6. Thus, in spite of the appearance of considerable prosperity and a very real measure of revival of trade and industry, the period immediately preceding the slump was not without conditions which might justifiably have given rise to very grave anxiety. Clearly, if the forces making for prosperity were to slacken, the ensuing depression was likely to be a depression of more than usual severity.
They did slacken. Looking back, it is possible to dis-oern the beginning of the depression about the end of 1928, when the flow of American lending to Germany first began to lose its pace. By the middle of 1929, the evidences of serious weakening in that part of the world were unmistakeable. In certain raw material producing centres, too, there were signs of weakness quite early in the summer.
But the main tide of American speculation continued to flow with undiminished strength until the autumn. As early as February the authorities of the Federal Reserve System had become persuaded that the boom had reached such dimensions that a crash was inevitable. But, in spite of private warnings, rising discount rates, and all kinds of unofficial indications, the rise of stock exchange values continued. Then suddenly there came a crack. The collapse of the Hatry swindles in London caused a sudden tightening of markets there. The rate of interest was advanced to per cent. In New York there was a sympathetic movement. On October 23rd the Dow-Jones index of the price of industrial shares in New York dropped about 21 points ; during the next six days it fell about 76 points more. Prosperity was at an end. The bottom had dropped out of the market.

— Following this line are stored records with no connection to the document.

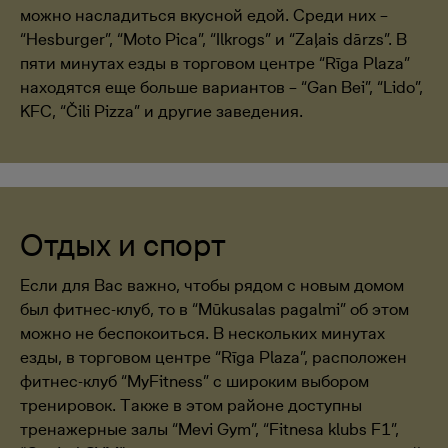
можно насладиться вкусной едой. Среди них –
“Hesburger”, “Moto Pica”, “Ilkrogs” и “Zaļais dārzs”. В
пяти минутах езды в торговом центре “Rīga Plaza”
находятся еще больше вариантов – “Gan Bei”, “Lido”,
KFC, “Čili Pizza” и другие заведения.
Отдых и спорт
Если для Вас важно, чтобы рядом с новым домом
был фитнес-клуб, то в “Mūkusalas pagalmi” об этом
можно не беспокоиться. В нескольких минутах
езды, в торговом центре “Rīga Plaza”, расположен
фитнес-клуб “MyFitness” с широким выбором
тренировок. Также в этом районе доступны
тренажерные залы “Mevi Gym”, “Fitnesa klubs F1”,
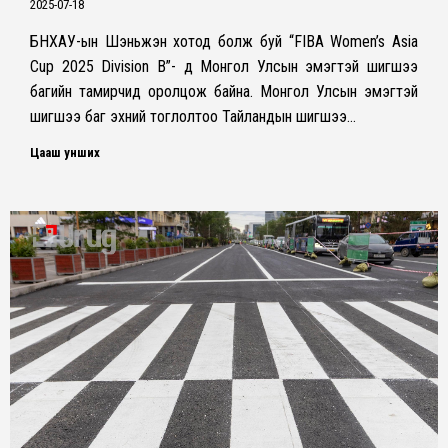
2025-07-18
БНХАУ-ын Шэньжэн хотод болж буй “FIBA Women’s Asia
Cup 2025 Division B”- д Монгол Улсын эмэгтэй шигшээ
багийн тамирчид оролцож байна. Монгол Улсын эмэгтэй
шигшээ баг эхний тоглолтоо Тайландын шигшээ…
Цааш унших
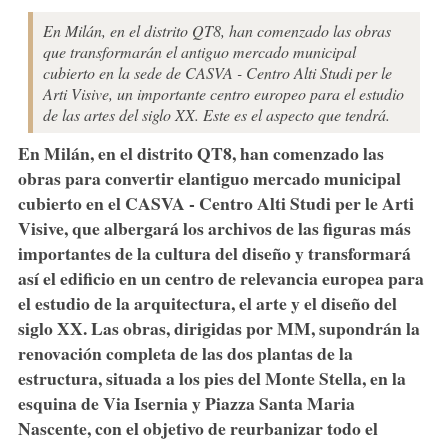
En Milán, en el distrito QT8, han comenzado las obras
que transformarán el antiguo mercado municipal
cubierto en la sede de CASVA - Centro Alti Studi per le
Arti Visive, un importante centro europeo para el estudio
de las artes del siglo XX. Este es el aspecto que tendrá.
En
Milán
, en el distrito
QT8
, han comenzado las
obras para convertir el
antiguo mercado municipal
cubierto en el
CASVA - Centro Alti Studi per le Arti
Visive
, que albergará los archivos de las figuras más
importantes de la cultura del diseño y transformará
así el edificio en un centro de relevancia europea para
el estudio de la arquitectura, el arte y el diseño del
siglo XX. Las obras, dirigidas por MM, supondrán la
renovación completa de las dos plantas de la
estructura, situada a los pies del Monte Stella, en la
esquina de Via Isernia y Piazza Santa Maria
Nascente, con el objetivo de reurbanizar todo el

7. The depression which followed has dwarfed all preceding movements of a similar nature both in magnitude and in intensity. In 1929 in the United States the index of security prices stood in the neighbourhood of 200-210. In 1932 it had fallen to 30-40. Commodity prices in general fell in the same period by 30 to 40 per cent; the fall in particular commodity markets was even more catastrophic. Production in the chief manufacturing countries of the world shrank by anything from 30 to 50 per cent: and the value of world trade in 1932 was only a third of what it was three years before. It has been calculated by the International Labour Office that in 1933, in the world at large, something like 30 million persons were out of work.1 There have been many depressions in modern economic history but it is safe to say that there has never been anything to compare with this. 1929 to 1933 are the years of the Great Depression.